Each line of the data that includes the string "email" is to be copied out.

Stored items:
───
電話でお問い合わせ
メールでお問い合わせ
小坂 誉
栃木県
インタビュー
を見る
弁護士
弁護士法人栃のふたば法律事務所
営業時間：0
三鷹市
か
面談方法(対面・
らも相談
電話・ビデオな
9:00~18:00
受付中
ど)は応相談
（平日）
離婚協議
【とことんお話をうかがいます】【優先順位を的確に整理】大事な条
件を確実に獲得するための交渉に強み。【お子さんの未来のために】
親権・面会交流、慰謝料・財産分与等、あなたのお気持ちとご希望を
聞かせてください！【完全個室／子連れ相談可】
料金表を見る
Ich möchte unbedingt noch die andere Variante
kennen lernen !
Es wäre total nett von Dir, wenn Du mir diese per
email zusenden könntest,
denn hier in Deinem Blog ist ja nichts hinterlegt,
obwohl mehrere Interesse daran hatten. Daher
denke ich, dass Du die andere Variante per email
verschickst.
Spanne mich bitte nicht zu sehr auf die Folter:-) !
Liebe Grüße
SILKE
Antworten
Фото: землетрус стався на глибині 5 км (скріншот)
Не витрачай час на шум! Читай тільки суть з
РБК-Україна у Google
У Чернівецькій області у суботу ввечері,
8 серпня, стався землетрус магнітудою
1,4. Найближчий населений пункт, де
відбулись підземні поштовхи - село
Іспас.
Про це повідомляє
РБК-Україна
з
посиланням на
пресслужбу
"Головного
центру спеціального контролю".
───
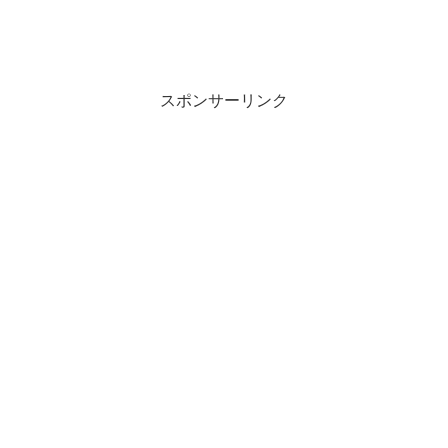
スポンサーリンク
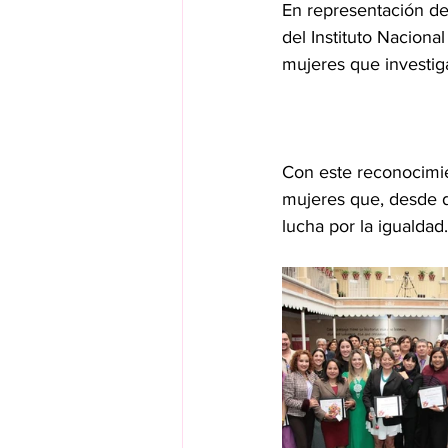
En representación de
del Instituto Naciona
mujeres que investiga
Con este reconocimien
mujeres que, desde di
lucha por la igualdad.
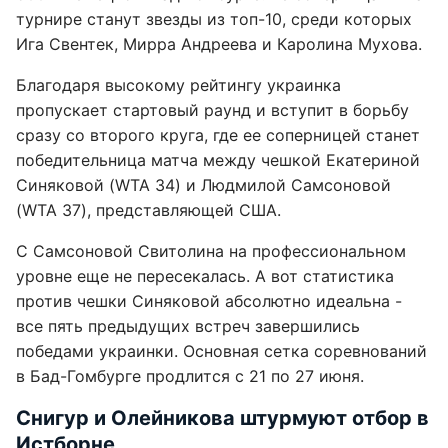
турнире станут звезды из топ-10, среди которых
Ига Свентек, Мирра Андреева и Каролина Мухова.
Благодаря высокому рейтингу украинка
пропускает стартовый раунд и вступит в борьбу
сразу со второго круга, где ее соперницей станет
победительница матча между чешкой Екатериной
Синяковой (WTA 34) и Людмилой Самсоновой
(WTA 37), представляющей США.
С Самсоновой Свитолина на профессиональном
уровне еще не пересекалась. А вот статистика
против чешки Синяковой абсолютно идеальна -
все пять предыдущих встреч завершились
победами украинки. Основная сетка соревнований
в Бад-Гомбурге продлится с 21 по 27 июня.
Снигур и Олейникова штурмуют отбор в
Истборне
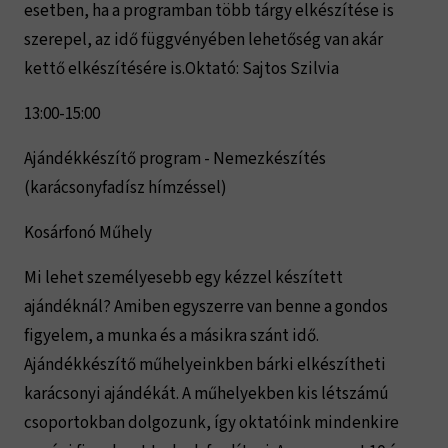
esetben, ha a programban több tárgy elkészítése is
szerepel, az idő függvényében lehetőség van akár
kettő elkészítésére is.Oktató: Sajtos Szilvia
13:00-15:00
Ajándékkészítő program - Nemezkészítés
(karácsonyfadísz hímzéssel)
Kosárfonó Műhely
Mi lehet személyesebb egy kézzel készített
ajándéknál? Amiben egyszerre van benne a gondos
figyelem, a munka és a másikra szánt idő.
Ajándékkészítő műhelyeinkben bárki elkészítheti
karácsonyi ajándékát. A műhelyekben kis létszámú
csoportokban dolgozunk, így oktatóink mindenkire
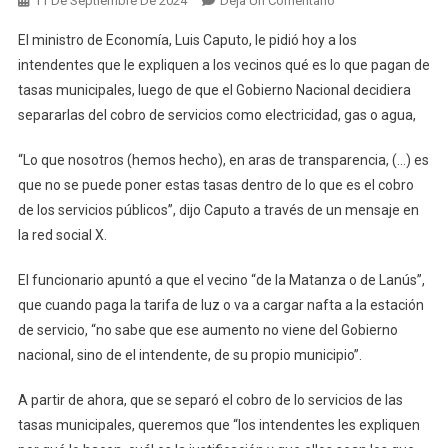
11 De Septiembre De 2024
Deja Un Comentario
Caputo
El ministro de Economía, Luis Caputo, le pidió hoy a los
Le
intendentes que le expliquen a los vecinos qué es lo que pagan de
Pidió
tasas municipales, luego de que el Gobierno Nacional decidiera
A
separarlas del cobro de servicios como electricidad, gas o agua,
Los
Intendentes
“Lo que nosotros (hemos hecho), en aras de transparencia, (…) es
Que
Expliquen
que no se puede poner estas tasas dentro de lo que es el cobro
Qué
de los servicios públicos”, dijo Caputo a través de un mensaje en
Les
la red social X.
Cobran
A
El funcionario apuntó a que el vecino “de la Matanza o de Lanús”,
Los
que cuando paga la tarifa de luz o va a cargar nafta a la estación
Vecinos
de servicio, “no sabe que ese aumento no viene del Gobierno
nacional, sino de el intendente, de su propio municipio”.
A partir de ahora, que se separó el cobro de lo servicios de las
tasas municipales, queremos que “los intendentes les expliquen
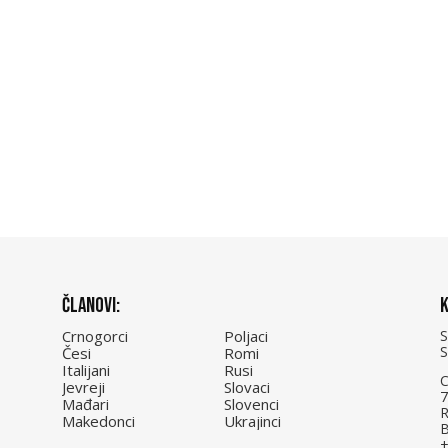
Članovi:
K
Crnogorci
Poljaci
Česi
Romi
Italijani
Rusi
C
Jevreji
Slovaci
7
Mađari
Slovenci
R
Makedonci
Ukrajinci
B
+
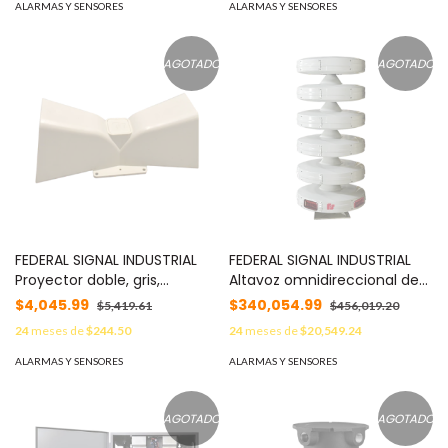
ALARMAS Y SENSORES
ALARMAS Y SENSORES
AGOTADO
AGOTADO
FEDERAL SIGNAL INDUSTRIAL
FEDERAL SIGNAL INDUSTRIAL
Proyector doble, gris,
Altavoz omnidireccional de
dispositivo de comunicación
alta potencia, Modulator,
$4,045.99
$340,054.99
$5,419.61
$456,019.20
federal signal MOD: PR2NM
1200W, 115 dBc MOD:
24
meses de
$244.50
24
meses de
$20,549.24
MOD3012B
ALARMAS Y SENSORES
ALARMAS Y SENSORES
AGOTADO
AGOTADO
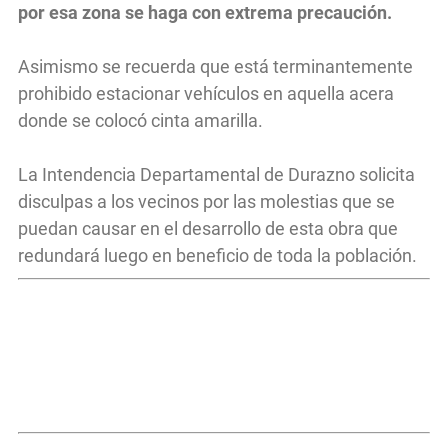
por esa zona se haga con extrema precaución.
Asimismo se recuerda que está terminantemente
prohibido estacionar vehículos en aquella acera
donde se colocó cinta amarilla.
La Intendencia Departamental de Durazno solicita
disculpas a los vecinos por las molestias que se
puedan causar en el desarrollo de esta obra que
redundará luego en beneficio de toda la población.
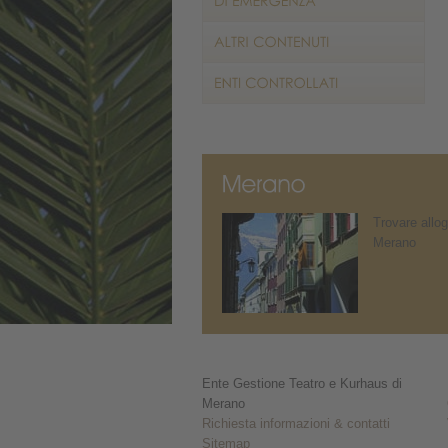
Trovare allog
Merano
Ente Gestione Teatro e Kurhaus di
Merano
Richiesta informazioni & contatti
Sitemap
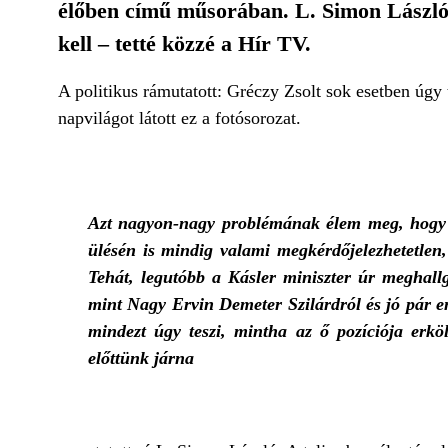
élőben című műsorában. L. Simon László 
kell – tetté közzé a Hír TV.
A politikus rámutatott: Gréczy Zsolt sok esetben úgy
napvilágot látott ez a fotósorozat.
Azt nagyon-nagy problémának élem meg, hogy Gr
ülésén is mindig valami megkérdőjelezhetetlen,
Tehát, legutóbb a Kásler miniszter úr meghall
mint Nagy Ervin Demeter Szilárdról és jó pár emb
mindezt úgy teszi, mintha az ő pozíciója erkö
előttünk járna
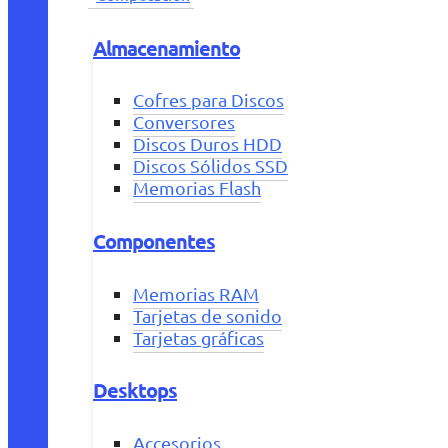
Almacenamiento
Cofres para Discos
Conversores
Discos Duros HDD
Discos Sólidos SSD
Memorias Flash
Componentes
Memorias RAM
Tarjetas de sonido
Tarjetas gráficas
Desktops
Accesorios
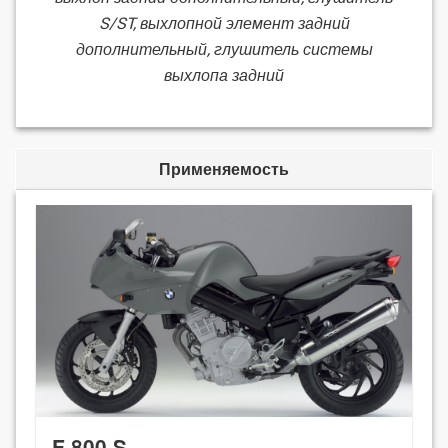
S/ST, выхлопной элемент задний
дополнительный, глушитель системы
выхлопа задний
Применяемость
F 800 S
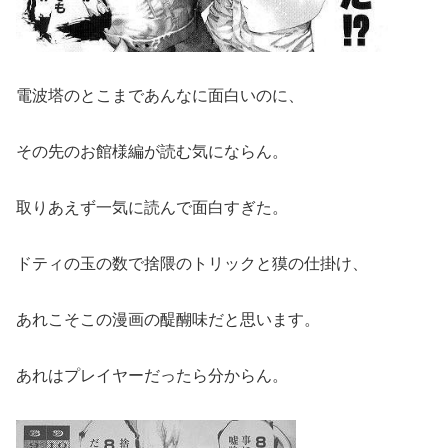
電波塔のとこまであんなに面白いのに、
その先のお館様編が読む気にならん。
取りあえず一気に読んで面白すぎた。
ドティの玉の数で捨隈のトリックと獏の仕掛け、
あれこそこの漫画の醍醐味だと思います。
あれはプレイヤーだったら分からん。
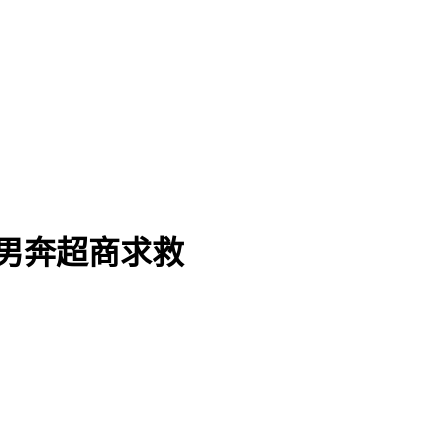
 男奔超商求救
───
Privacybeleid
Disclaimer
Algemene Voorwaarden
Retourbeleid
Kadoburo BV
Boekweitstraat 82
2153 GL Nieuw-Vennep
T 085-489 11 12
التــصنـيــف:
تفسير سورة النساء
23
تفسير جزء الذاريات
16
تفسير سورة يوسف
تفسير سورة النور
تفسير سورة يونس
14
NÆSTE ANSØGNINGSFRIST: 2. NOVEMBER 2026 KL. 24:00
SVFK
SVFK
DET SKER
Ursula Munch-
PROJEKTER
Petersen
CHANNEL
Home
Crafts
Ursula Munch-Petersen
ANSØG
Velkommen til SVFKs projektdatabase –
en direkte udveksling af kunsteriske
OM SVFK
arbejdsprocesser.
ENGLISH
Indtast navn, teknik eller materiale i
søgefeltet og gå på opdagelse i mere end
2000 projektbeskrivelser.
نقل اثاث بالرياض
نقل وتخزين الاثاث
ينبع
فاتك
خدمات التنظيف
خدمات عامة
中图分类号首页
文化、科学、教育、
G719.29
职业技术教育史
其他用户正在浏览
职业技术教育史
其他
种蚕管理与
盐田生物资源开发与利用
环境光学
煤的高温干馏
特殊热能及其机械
───
Answer:
email zusenden könntest,
denke ich, dass Du die andere Variante per email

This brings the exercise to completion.